We’re looking forward to smoking a brisket and some ribs in the near future.

What is your favorite thing to grill or smoke?

 

 

 

9 thoughts on “Smoked Pork Loin

  1. OpenSkiesFarmstead says:

    I grill 5-6 nights a week, year-round. Best way to cook, I think. The only food we’ve smoked is salmon (of course, since we are in Alaska) and beef. Mr. Open Sky is going to build us a new smoker probably next year and then we are going to try doing rabbit, goat, and maybe pig and moose. I can’t say I have a favorite to grill since I grill so much. Halibut, salmon, chicken, beef, veggies, bread, desserts……basically anything.
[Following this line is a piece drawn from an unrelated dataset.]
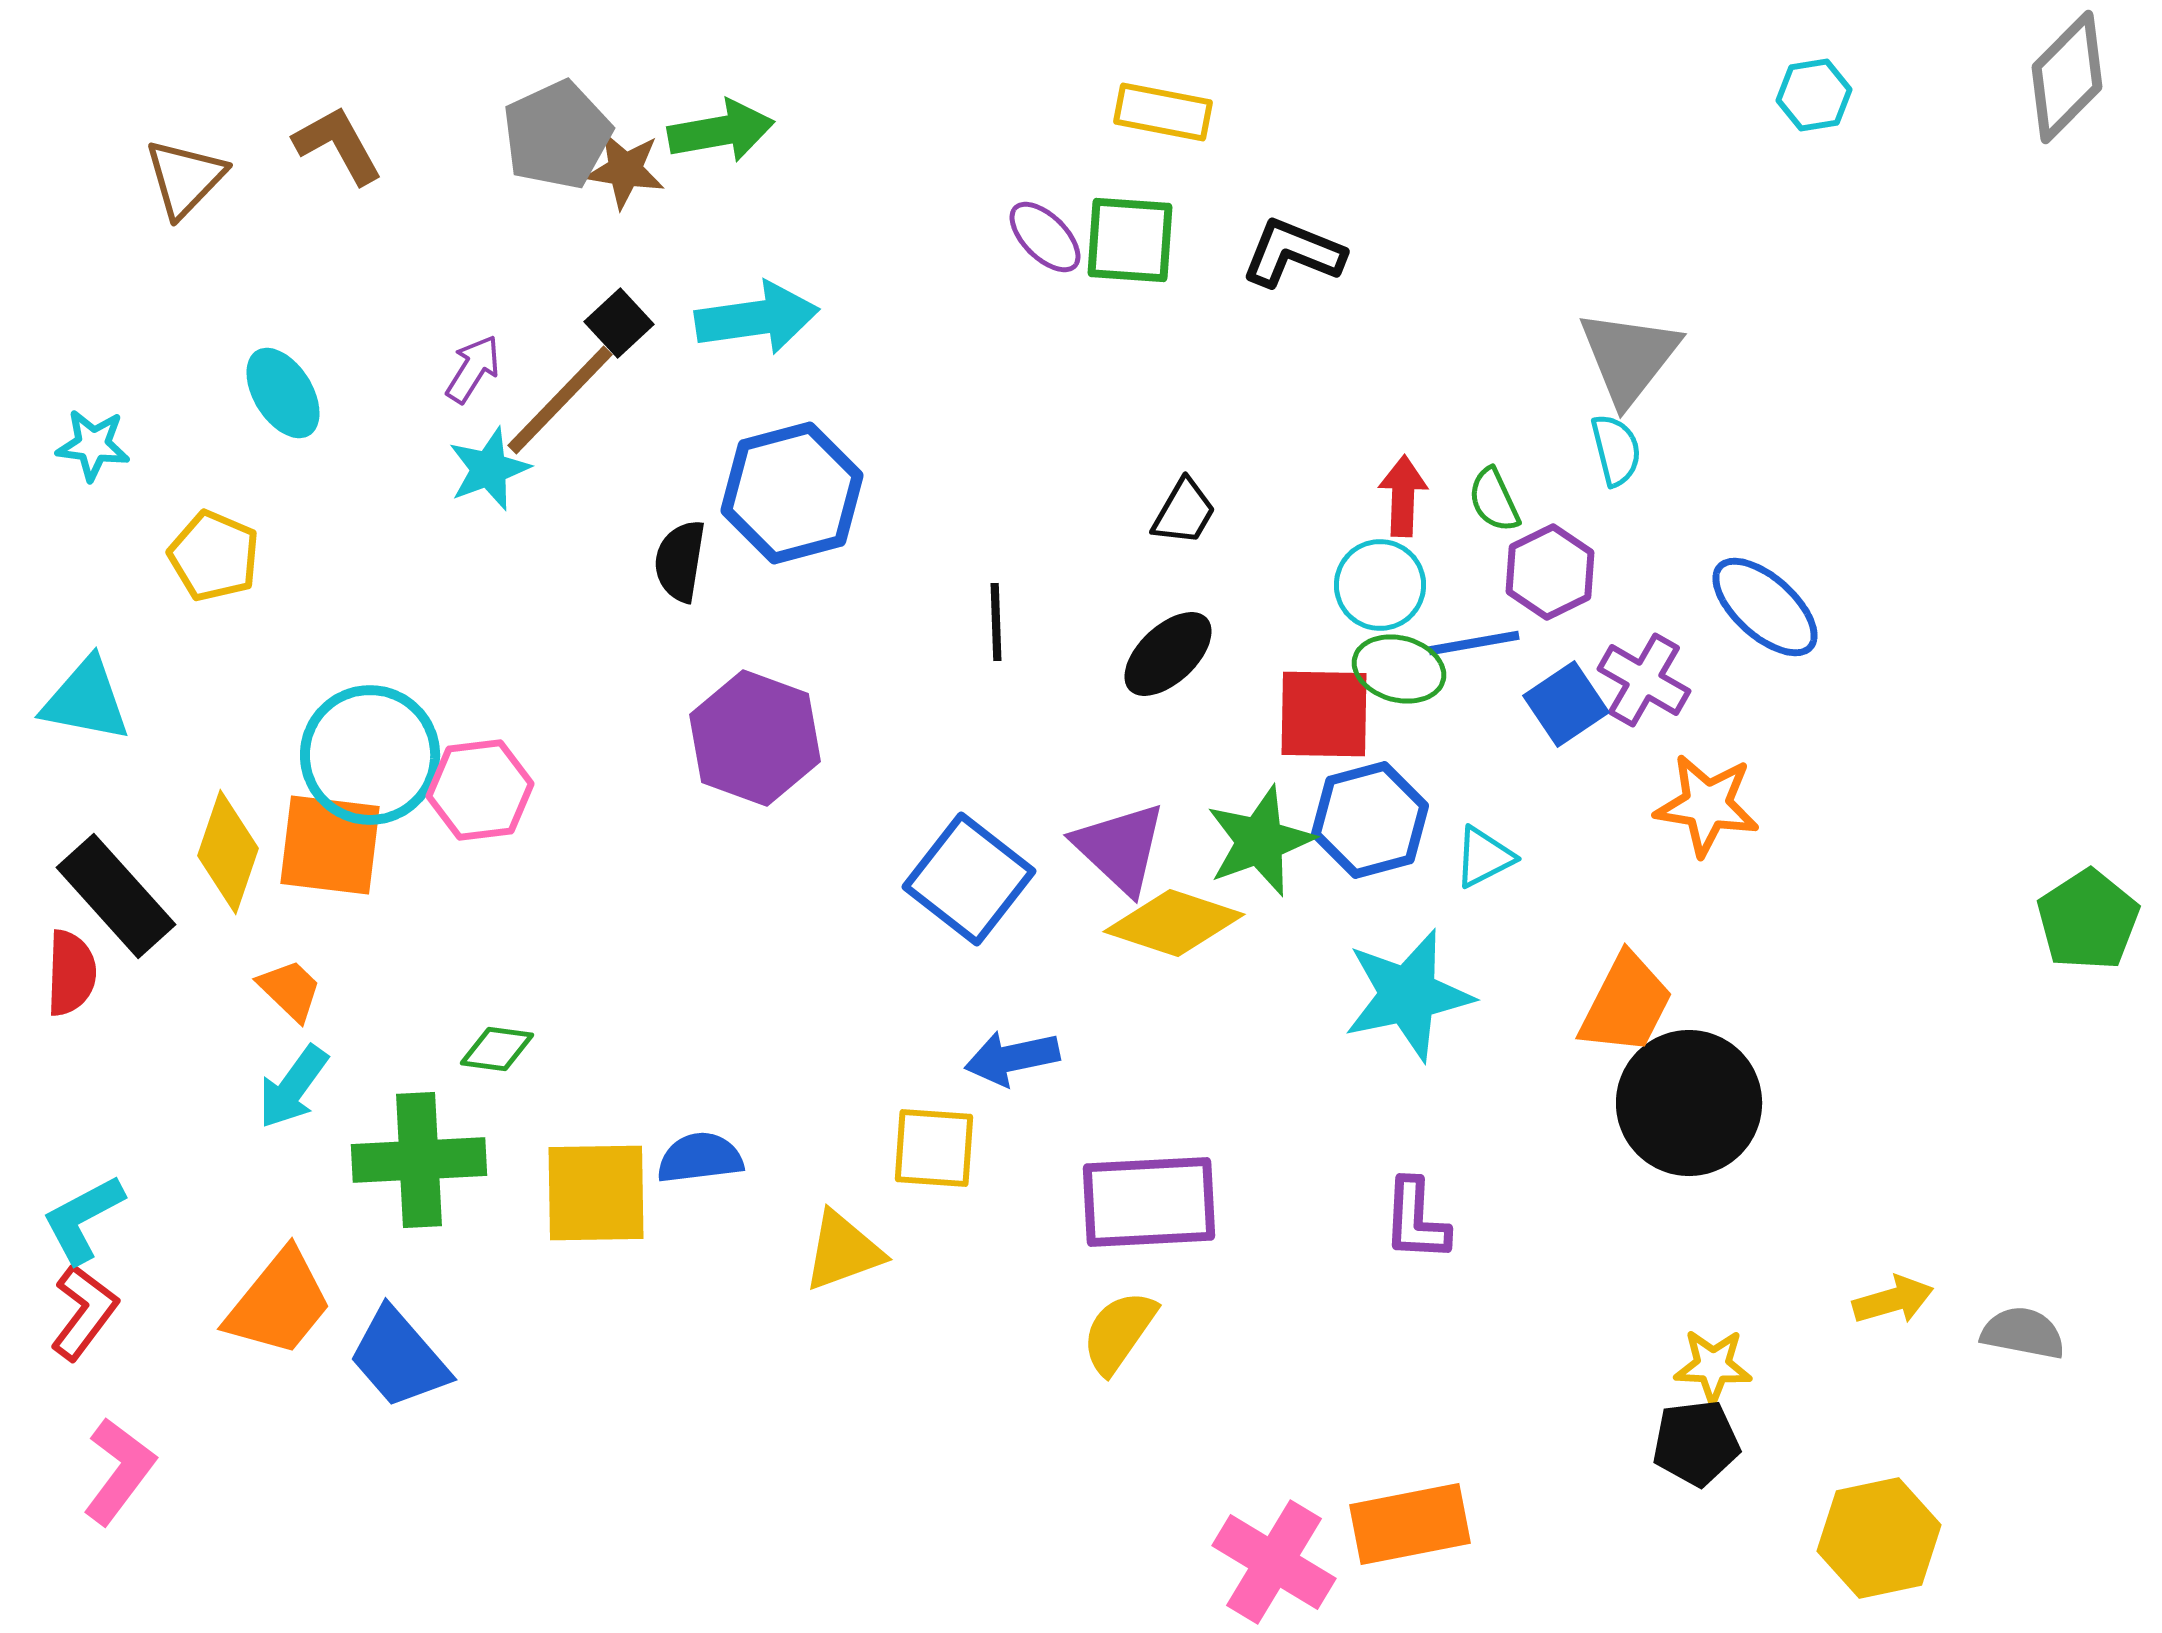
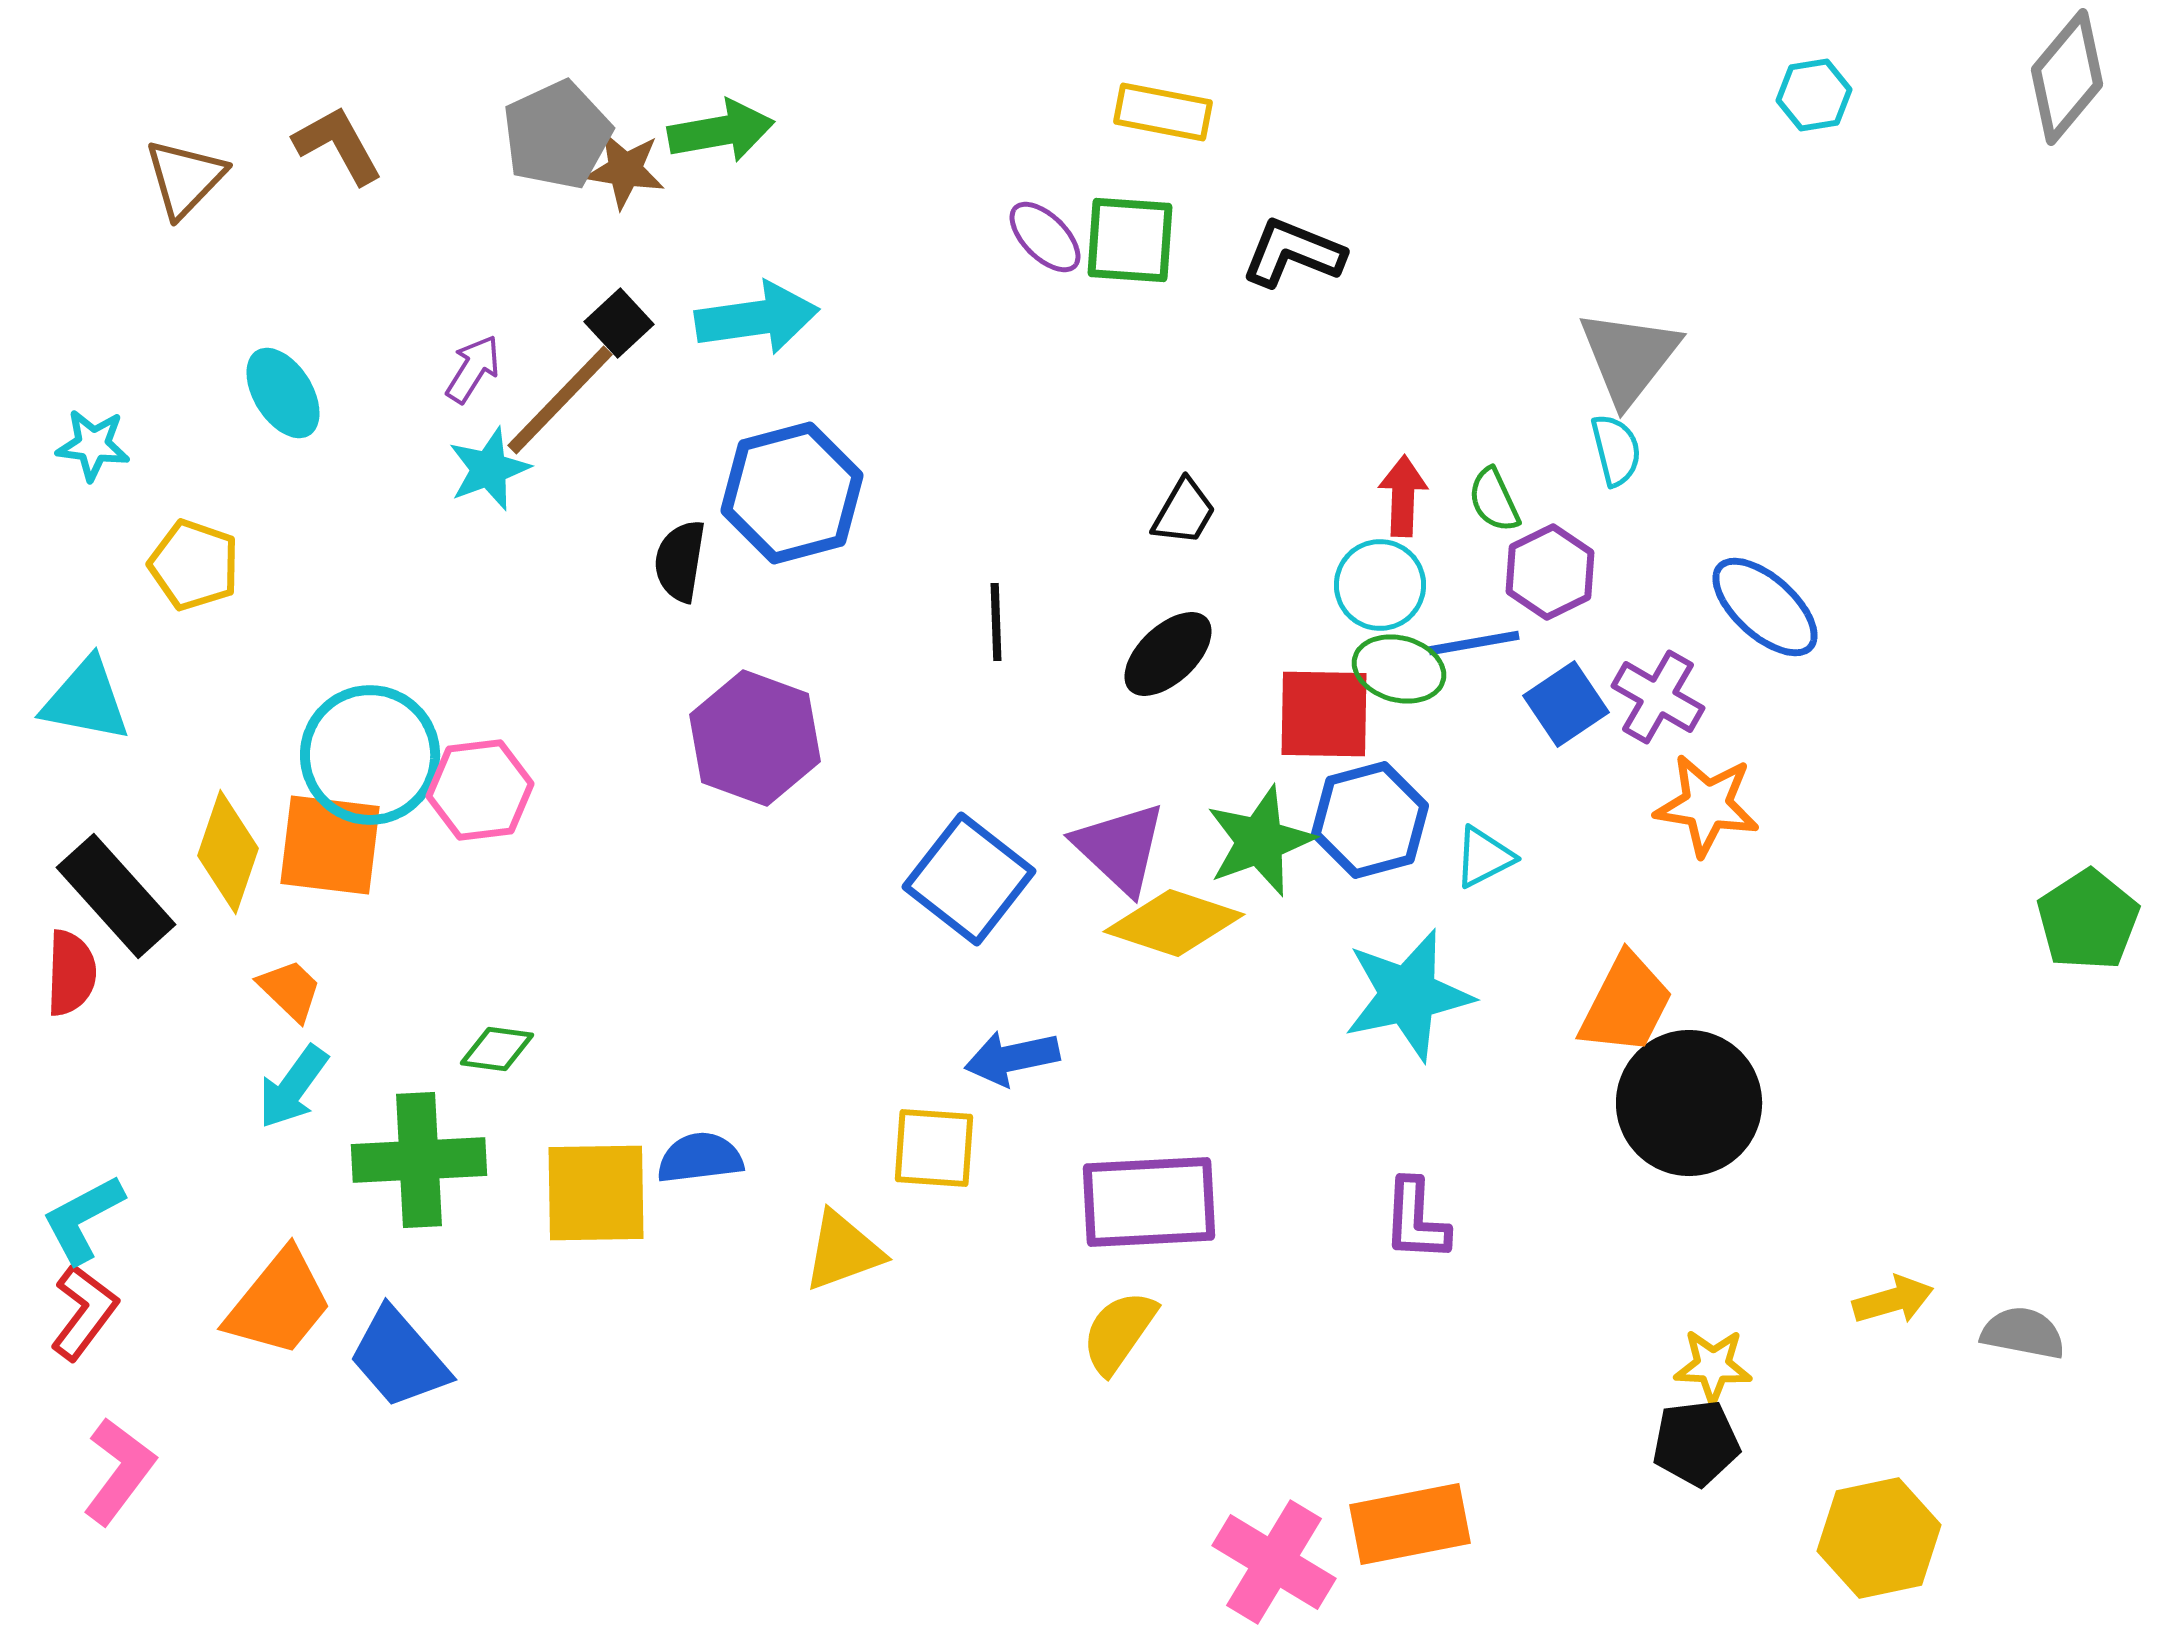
gray diamond at (2067, 77): rotated 5 degrees counterclockwise
yellow pentagon at (214, 556): moved 20 px left, 9 px down; rotated 4 degrees counterclockwise
purple cross at (1644, 680): moved 14 px right, 17 px down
I will say, he just bought me a new grill yesterday since ours bit the dust as well and I’ve been without a grill for a few weeks (it’s been killin’ me!) I’m excited to put it to use tonight.

    Liked by 1 person

    • newgardenhomestead says:

      I haven’t cooked fish very much in my lifetime. Growing up it came out of a box. Lol! I need to venture out and try cooking it. Cooking it on the grill would keep the fish smell out of the house. 😃 I’ll have to give it a whirl.

      Like

      • OpenSkiesFarmstead says:

        There’s definitely a learning curve cooking fish. I get it fresh from friends and when we catch it ourselves. But you want to cook it low and slow, usually. I get the grill nice and hot and then let it cool off while the fish is cooking, the ambient heat in the grill doing most of the work. Don’t flip it and DO NOT overcook! I like to use a little avocado oil on the fish to help clean the grill. After the fish is cooked I get the heat up real high to burn off any fish skin that might be stuck to the grill. Makes clean-up a snap.